The story takes place entirely in Pansy Vanneman’s stream of consciousness as doctors, nurses, and hospital workers are  floating in and out of her mind.  Nurses try to draw Pansy out with magazines  and radio.  Pansy’s biggest concern is the integrity of her mind.

The hospital is described as bland, like a bank where her mind is focused on Beauty.  The story takes us deeply into her struggle.  There is an interesting section on her nose surgery where she thinks about how handsome and vain The doctor seems to be.


“A Reading Problem”


This story was first published  in The New Yorker June 22, 1956


“One of the great hardships of my childhood—and there were many, as many, I suppose, as have ever plagued a living creature—was that I could never find a decent place to read. If I tried to read at home in the living room, I was constantly pestered by someone saying, “For goodness’ sake, Emily, move where it’s light. You’re going to ruin your eyes and no two ways about it,” or “You ought to be outdoors with the other youngsters getting some roses in your cheeks.”  

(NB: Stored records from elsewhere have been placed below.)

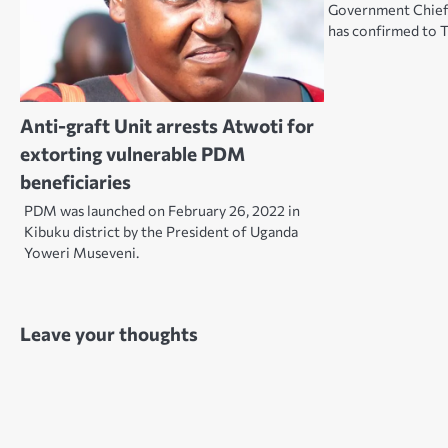
Government Chief
has confirmed to
Anti-graft Unit arrests Atwoti for
extorting vulnerable PDM
beneficiaries
PDM was launched on February 26, 2022 in
Kibuku district by the President of Uganda
Yoweri Museveni.
Leave your thoughts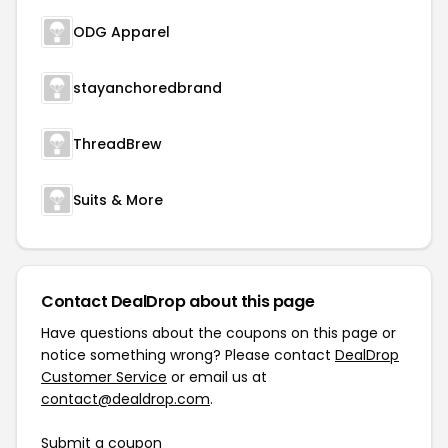
ODG Apparel
stayanchoredbrand
ThreadBrew
Suits & More
Contact DealDrop about this page
Have questions about the coupons on this page or
notice something wrong? Please contact
DealDrop
Customer Service
or email us at
contact@dealdrop.com
.
Submit a coupon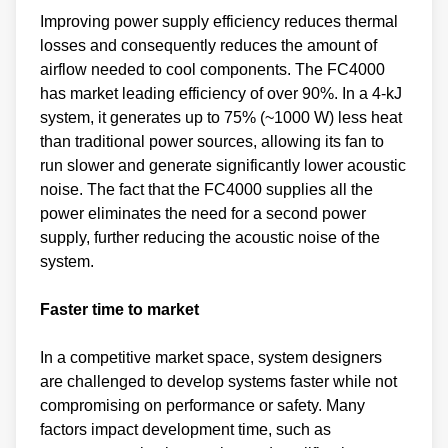
Improving power supply efficiency reduces thermal
losses and consequently reduces the amount of
airflow needed to cool components. The FC4000
has market leading efficiency of over 90%. In a 4-kJ
system, it generates up to 75% (~1000 W) less heat
than traditional power sources, allowing its fan to
run slower and generate significantly lower acoustic
noise. The fact that the FC4000 supplies all the
power eliminates the need for a second power
supply, further reducing the acoustic noise of the
system.
Faster time to market
In a competitive market space, system designers
are challenged to develop systems faster while not
compromising on performance or safety. Many
factors impact development time, such as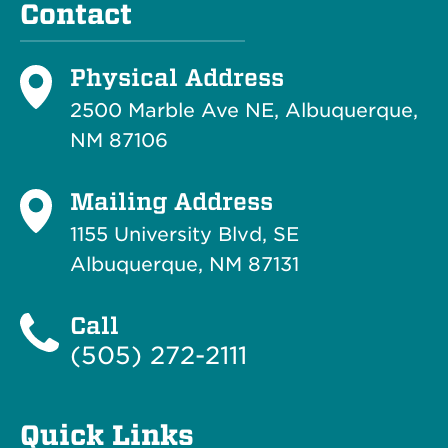
Contact
Physical Address
2500 Marble Ave NE, Albuquerque,
NM 87106
Mailing Address
1155 University Blvd, SE
Albuquerque, NM 87131
Call
(505) 272-2111
Quick Links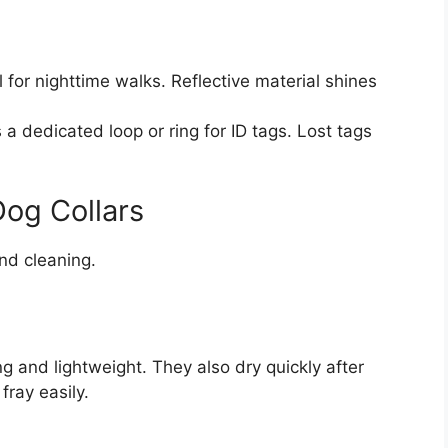
 for nighttime walks. Reflective material shines
 a dedicated loop or ring for ID tags. Lost tags
Dog Collars
and cleaning.
g
g and lightweight. They also dry quickly after
fray easily.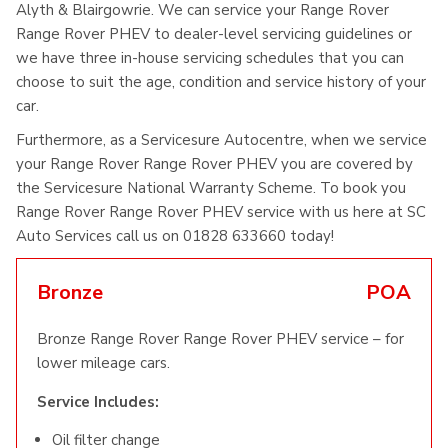
Alyth & Blairgowrie. We can service your Range Rover
Range Rover PHEV to dealer-level servicing guidelines or
we have three in-house servicing schedules that you can
choose to suit the age, condition and service history of your
car.
Furthermore, as a Servicesure Autocentre, when we service
your Range Rover Range Rover PHEV you are covered by
the Servicesure National Warranty Scheme. To book you
Range Rover Range Rover PHEV service with us here at SC
Auto Services call us on 01828 633660 today!
Bronze
POA
Bronze Range Rover Range Rover PHEV service – for
lower mileage cars.
Service Includes:
Oil filter change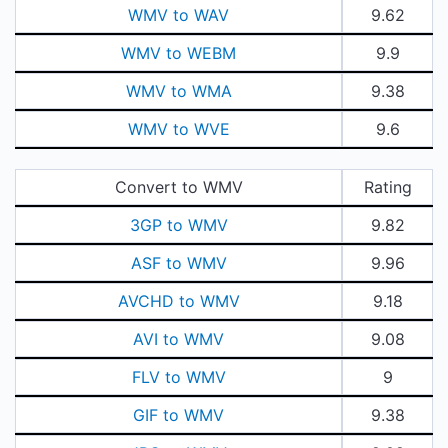
WMV to WAV
9.62
WMV to WEBM
9.9
WMV to WMA
9.38
WMV to WVE
9.6
Convert to WMV
Rating
3GP to WMV
9.82
ASF to WMV
9.96
AVCHD to WMV
9.18
AVI to WMV
9.08
FLV to WMV
9
GIF to WMV
9.38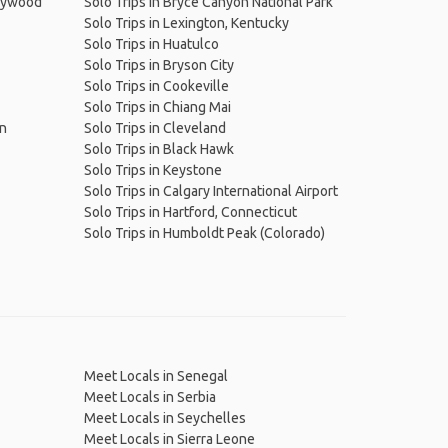
llywood
Solo Trips in Bryce Canyon National Park
Solo Trips in Lexington, Kentucky
Solo Trips in Huatulco
Solo Trips in Bryson City
Solo Trips in Cookeville
Solo Trips in Chiang Mai
on
Solo Trips in Cleveland
Solo Trips in Black Hawk
Solo Trips in Keystone
Solo Trips in Calgary International Airport
Solo Trips in Hartford, Connecticut
Solo Trips in Humboldt Peak (Colorado)
Meet Locals in Senegal
Meet Locals in Serbia
Meet Locals in Seychelles
Meet Locals in Sierra Leone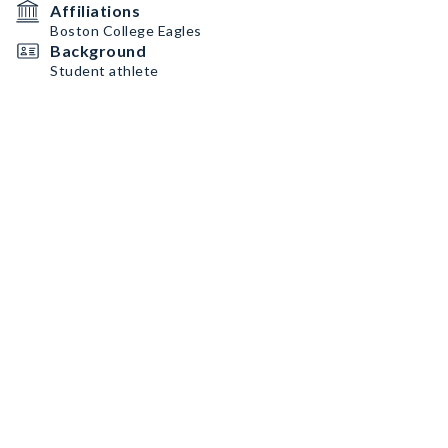
Affiliations
Boston College Eagles
Background
Student athlete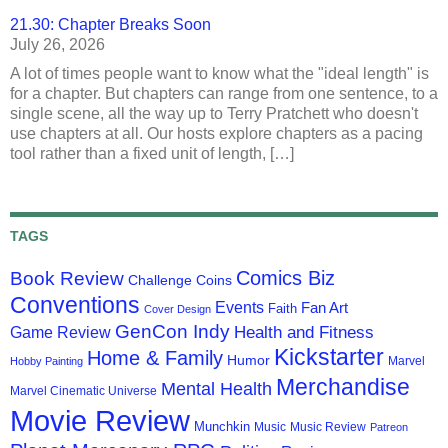
21.30: Chapter Breaks Soon
July 26, 2026
A lot of times people want to know what the "ideal length" is
for a chapter. But chapters can range from one sentence, to a
single scene, all the way up to Terry Pratchett who doesn't
use chapters at all. Our hosts explore chapters as a pacing
tool rather than a fixed unit of length, […]
TAGS
Comics Biz
Book Review
Challenge Coins
Conventions
Events
Fan Art
Faith
Cover Design
GenCon Indy
Health and Fitness
Game Review
Kickstarter
Home & Family
Humor
Marvel
Hobby Painting
Merchandise
Mental Health
Marvel Cinematic Universe
Movie Review
Munchkin
Music
Music Review
Patreon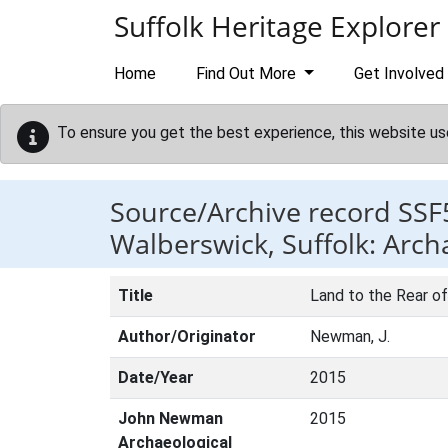
Skip to main content
Suffolk Heritage Explorer
Home
Find Out More
Get Involved
To ensure you get the best experience, this website us
Source/Archive record SSF
Walberswick, Suffolk: Arch
Title
Land to the Rear of
Author/Originator
Newman, J.
Date/Year
2015
John Newman
2015
Archaeological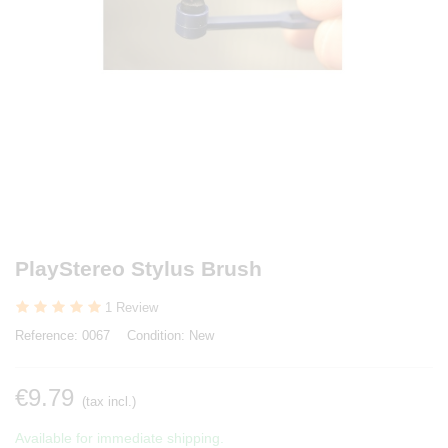
PlayStereo Stylus Brush
1 Review
Reference:
0067
Condition:
New
€9.79
(tax incl.)
Available for immediate shipping.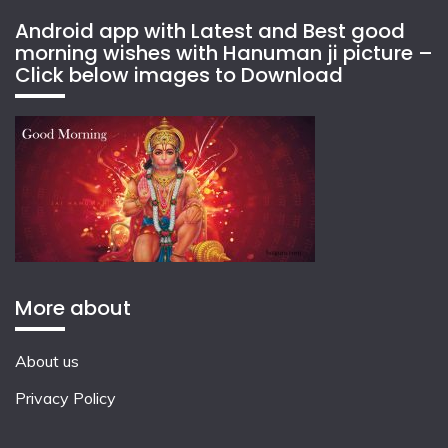
Android app with Latest and Best good
morning wishes with Hanuman ji picture –
Click below images to Download
More about
About us
Privacy Policy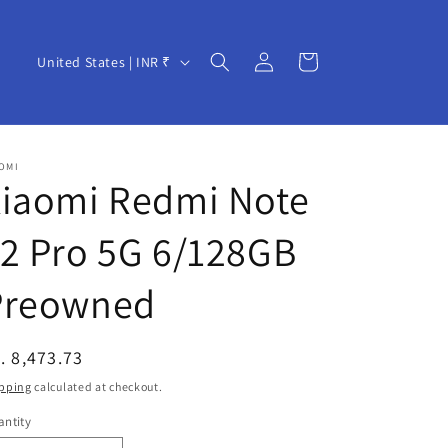
Log
C
Cart
United States | INR ₹
in
o
u
n
OMI
t
Xiaomi Redmi Note
r
2 Pro 5G 6/128GB
y
/
Preowned
r
e
egular
. 8,473.73
g
ice
pping
calculated at checkout.
i
ntity
o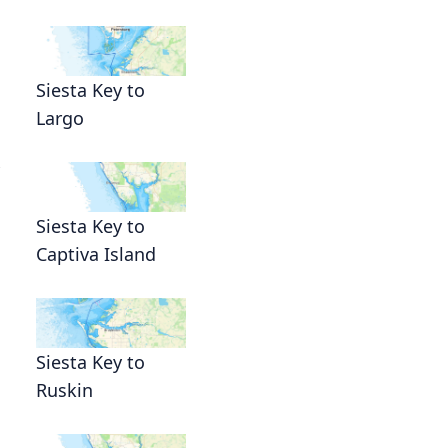
Siesta Key to
Largo
Siesta Key to
Captiva Island
Siesta Key to
Ruskin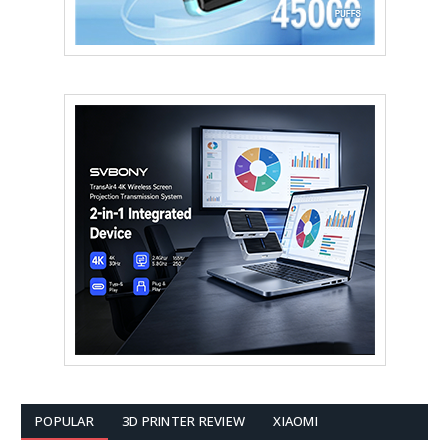
POPULAR
3D PRINTER REVIEW
XIAOMI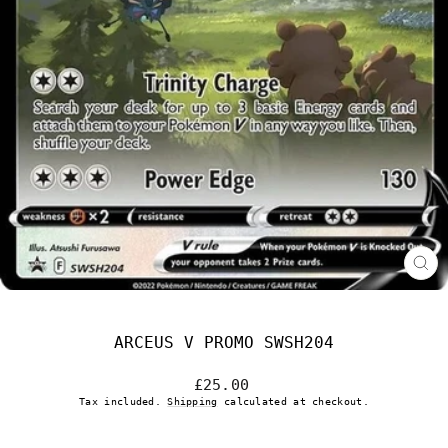
CL
(E
ARCEUS V PROMO SWSH204
Regular
£25.00
price
Tax included.
Shipping
calculated at checkout.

For sure i heard this sort of thing often 

during my early days and I bet others in the forum did  also.


 it turns out the local sherriff loves to read and lets her read in the jail as long as there are no prisinors locked up. She enjoys it and the sherriff is very kind and supportive of her Reading”. Then one days he tells her some very Rough sellers of illegal whiskey, moon shine, are coming in and she must stay out until they are gone.  An intersting story that gets much more interesting as she reads by the roadside.  She encounters a man, a traveling preacher, and his daughter, her age.  They see her Reading so they offer her book, meant to save souls, for $1.00, a fortune to her.  They reduce price to fifty cents.  They insist she get The money from her parents.  What ensued from here is Right out of a perfect southern Gothic classic.


The ending is a joy.


I selected these two stories because they are so adifferent from each other.


I am confident other great stories await me.